Sunrise on a run

Sunrise on a run

Tuesday, June 12, 2012

Skagboys

So I have just finished Skagboys by Irvine Welsh. It's a precursor, I'm not sure I'd call it a prequel, to Trainspotting. I haven't read Trainspotting for years, probably not since before the film came out but it follows a similar narrative style and uses a Scottish dialect,although there was some language which reminded me of a Clockwork Orange. The characters all tend to tell their story which means that the jump from different characters between chapters can take a bit of working out to determine who is narrating the chapter.

One review I read commented on Welsh's tendency to to rework the same characters and the same story.

It charts Renton's descent into heroin addiction, from promising student at Aberdeen accompanying his father on Miner's Strike rallies, to it taking over his entire life, to the extent that he ditches his girlfriend to spend more time with it.

Familiar characters such as Sick Boy, Spud and Begbie are also introduced. Other characters are also brought into the picture and their lives all connect, all seemingly to ultimately connect to the two individuals who work in the pharmaceutical factory which is the source of all their woe.

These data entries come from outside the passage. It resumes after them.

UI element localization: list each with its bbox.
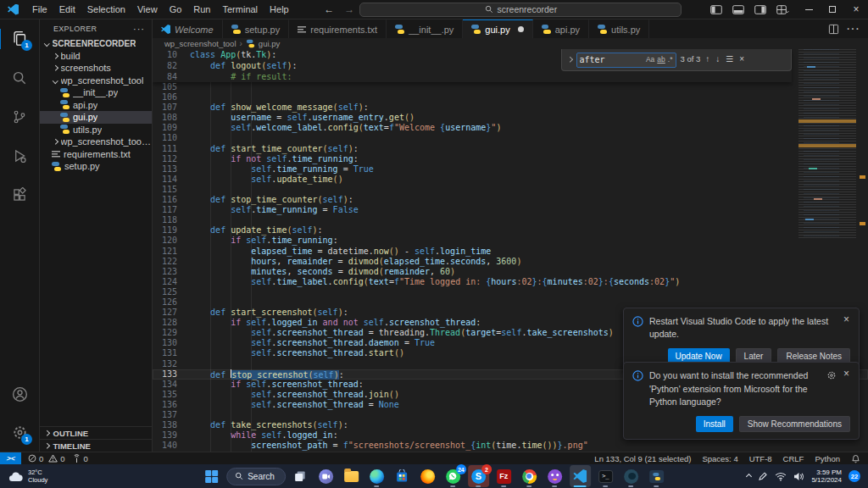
back-arrow-icon[interactable]: ←: [319, 3, 339, 15]
search-activity-icon[interactable]: [5, 64, 34, 92]
taskbar-clock[interactable]: 3:59 PM 5/12/2024: [811, 469, 842, 485]
account-icon[interactable]: [5, 380, 34, 408]
find-close-icon[interactable]: ×: [738, 54, 745, 64]
find-toggle-replace-icon[interactable]: [567, 57, 572, 62]
file-explorer-icon[interactable]: [341, 465, 362, 487]
explorer-item-build[interactable]: build: [40, 50, 152, 63]
explorer-activity-icon[interactable]: 1: [5, 25, 34, 53]
menu-help[interactable]: Help: [264, 2, 295, 17]
explorer-item-setup-py[interactable]: setup.py: [40, 160, 152, 173]
code-line-118[interactable]: 118: [153, 215, 868, 225]
whatsapp-icon[interactable]: 24: [442, 465, 464, 487]
toggle-sidebar-icon[interactable]: [706, 3, 726, 17]
dark-app-icon[interactable]: [620, 465, 642, 487]
run-debug-activity-icon[interactable]: [5, 141, 34, 169]
explorer-item-init-py[interactable]: __init__.py: [40, 86, 152, 99]
wifi-icon[interactable]: [775, 472, 787, 481]
more-actions-icon[interactable]: ···: [846, 21, 860, 36]
explorer-item-requirements-txt[interactable]: requirements.txt: [40, 148, 152, 161]
terminal-icon[interactable]: >_: [595, 465, 616, 487]
notification-close-icon[interactable]: ×: [843, 369, 850, 378]
code-line-140[interactable]: 140 screenshot_path = f"screenshots/scre…: [153, 441, 868, 451]
maximize-button[interactable]: [821, 0, 844, 19]
firefox-icon[interactable]: [417, 465, 438, 487]
notification-settings-gear-icon[interactable]: [826, 370, 837, 380]
tab-setup-py[interactable]: setup.py: [223, 19, 290, 38]
find-next-icon[interactable]: ↓: [715, 54, 721, 64]
regex-icon[interactable]: .*: [668, 54, 673, 64]
explorer-item-screenshots[interactable]: screenshots: [40, 62, 152, 75]
explorer-item-wp-screenshot-tool-egg-info[interactable]: wp_screenshot_tool.egg-info: [40, 136, 152, 148]
purple-chat-app-icon[interactable]: [544, 465, 565, 487]
menu-terminal[interactable]: Terminal: [217, 2, 264, 17]
code-line-113[interactable]: 113 self.time_running = True: [153, 164, 868, 175]
sidebar-actions-icon[interactable]: ···: [133, 24, 145, 34]
code-line-109[interactable]: 109 self.welcome_label.config(text=f"Wel…: [153, 123, 868, 133]
find-input[interactable]: [580, 55, 643, 64]
task-view-button[interactable]: [290, 465, 311, 487]
tab-welcome[interactable]: Welcome: [153, 19, 223, 38]
whole-word-icon[interactable]: ab: [657, 54, 665, 64]
command-center-search[interactable]: screenrecorder: [359, 3, 682, 17]
start-button[interactable]: [201, 465, 222, 487]
code-line-84[interactable]: 84 # if result:: [153, 71, 792, 82]
customize-layout-icon[interactable]: [772, 3, 793, 17]
breadcrumb-folder[interactable]: wp_screenshot_tool: [164, 39, 236, 48]
show-recommendations-button[interactable]: Show Recommendations: [739, 416, 850, 432]
code-line-119[interactable]: 119 def update_time(self):: [153, 225, 868, 236]
code-line-110[interactable]: 110: [153, 133, 868, 143]
menu-file[interactable]: File: [26, 2, 53, 17]
code-line-123[interactable]: 123 minutes, seconds = divmod(remainder,…: [153, 267, 868, 277]
code-line-125[interactable]: 125: [153, 287, 868, 297]
explorer-item-screenrecorder[interactable]: SCREENRECORDER: [40, 37, 152, 50]
menu-go[interactable]: Go: [164, 2, 188, 17]
toggle-secondary-sidebar-icon[interactable]: [750, 3, 771, 17]
status-item-ln-133-col-9-21-selected[interactable]: Ln 133, Col 9 (21 selected): [594, 454, 691, 463]
tab-gui-py[interactable]: gui.py: [463, 19, 532, 38]
breadcrumb[interactable]: wp_screenshot_tool › gui.py: [153, 38, 868, 49]
extensions-activity-icon[interactable]: [5, 180, 34, 208]
code-line-112[interactable]: 112 if not self.time_running:: [153, 154, 868, 164]
tray-chevron-up-icon[interactable]: [746, 473, 752, 479]
status-item-crlf[interactable]: CRLF: [783, 454, 804, 463]
status-item-utf-8[interactable]: UTF-8: [749, 454, 772, 463]
store-icon[interactable]: [392, 465, 413, 487]
chrome-icon[interactable]: [519, 465, 540, 487]
explorer-item-api-py[interactable]: api.py: [40, 99, 152, 112]
tab-api-py[interactable]: api.py: [533, 19, 589, 38]
code-line-105[interactable]: 105: [153, 82, 868, 92]
taskbar-search[interactable]: Search: [226, 468, 286, 485]
code-editor[interactable]: 105106107 def show_welcome_message(self)…: [153, 49, 868, 452]
status-item-python[interactable]: Python: [815, 454, 840, 463]
code-line-116[interactable]: 116 def stop_time_counter(self):: [153, 195, 868, 205]
code-line-120[interactable]: 120 if self.time_running:: [153, 236, 868, 246]
forward-arrow-icon[interactable]: →: [339, 3, 359, 15]
ports-status[interactable]: 0: [72, 454, 88, 463]
match-case-icon[interactable]: Aa: [646, 54, 654, 64]
edge-icon[interactable]: [366, 465, 387, 487]
breadcrumb-file[interactable]: gui.py: [259, 39, 280, 48]
remote-indicator[interactable]: ><: [0, 452, 21, 464]
install-button[interactable]: Install: [696, 416, 733, 432]
status-item-spaces[interactable]: Spaces: 4: [702, 454, 737, 463]
find-previous-icon[interactable]: ↑: [704, 54, 710, 64]
code-line-117[interactable]: 117 self.time_running = False: [153, 205, 868, 215]
code-line-111[interactable]: 111 def start_time_counter(self):: [153, 144, 868, 154]
skype-icon[interactable]: S 2: [468, 465, 489, 487]
notification-close-icon[interactable]: ×: [843, 315, 850, 324]
chat-app-icon[interactable]: [315, 465, 337, 487]
minimize-button[interactable]: [797, 0, 821, 19]
problems-status[interactable]: 0 0: [28, 454, 65, 463]
menu-edit[interactable]: Edit: [53, 2, 81, 17]
explorer-item-utils-py[interactable]: utils.py: [40, 124, 152, 136]
menu-view[interactable]: View: [131, 2, 164, 17]
vscode-taskbar-icon[interactable]: [570, 465, 591, 487]
minimap[interactable]: [798, 49, 856, 239]
code-line-126[interactable]: 126: [153, 297, 868, 308]
filezilla-icon[interactable]: Fz: [493, 465, 515, 487]
settings-gear-icon[interactable]: 1: [5, 419, 34, 446]
section-timeline[interactable]: TIMELINE: [40, 439, 152, 452]
toggle-panel-icon[interactable]: [728, 3, 748, 17]
source-control-activity-icon[interactable]: [5, 103, 34, 130]
split-editor-icon[interactable]: [828, 24, 839, 35]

Although the book is set within Thatcher's 80s, the story never quite goes so far to fully pin the blame for Scotland's heroin epidemic on Thatcherite Britain and the closing of the docks, mines and other sources of employment for the working class man. It's there as a theme and touched upon but it doesn't go so far as to say it outright.

Similarly, the story never quite deals with the question of individual responsibility. No-one forced Renton to have his first hit and his spiral into addiction takes time, there's a significant period during which he is not an addict.

Towards the end of the book a few of the characters are in Rehab and one of the people running the rehab programme observes that so long as he doesn't catch aids or overdose, Renton will grow out of his addiction. This basically indicates that Renton is an angry young man full of angst and hormones and he'll get over it all.

Sex, but not love, feature strongly in the book. It's a fine line Welsh treads and perhaps strays over, between gratuitous and simply reflecting that it is regarded as both commodity and means of escapism as much as it becomes a trap. I don't know that I would call the book misogynous but the female characters are really bit players, becoming victims of their own circumstances rather than taking control of their own destiny. Perhaps that is true of the male characters too.

So overall, worth a read. I plan to re-read it, once I've finished Trainspotting.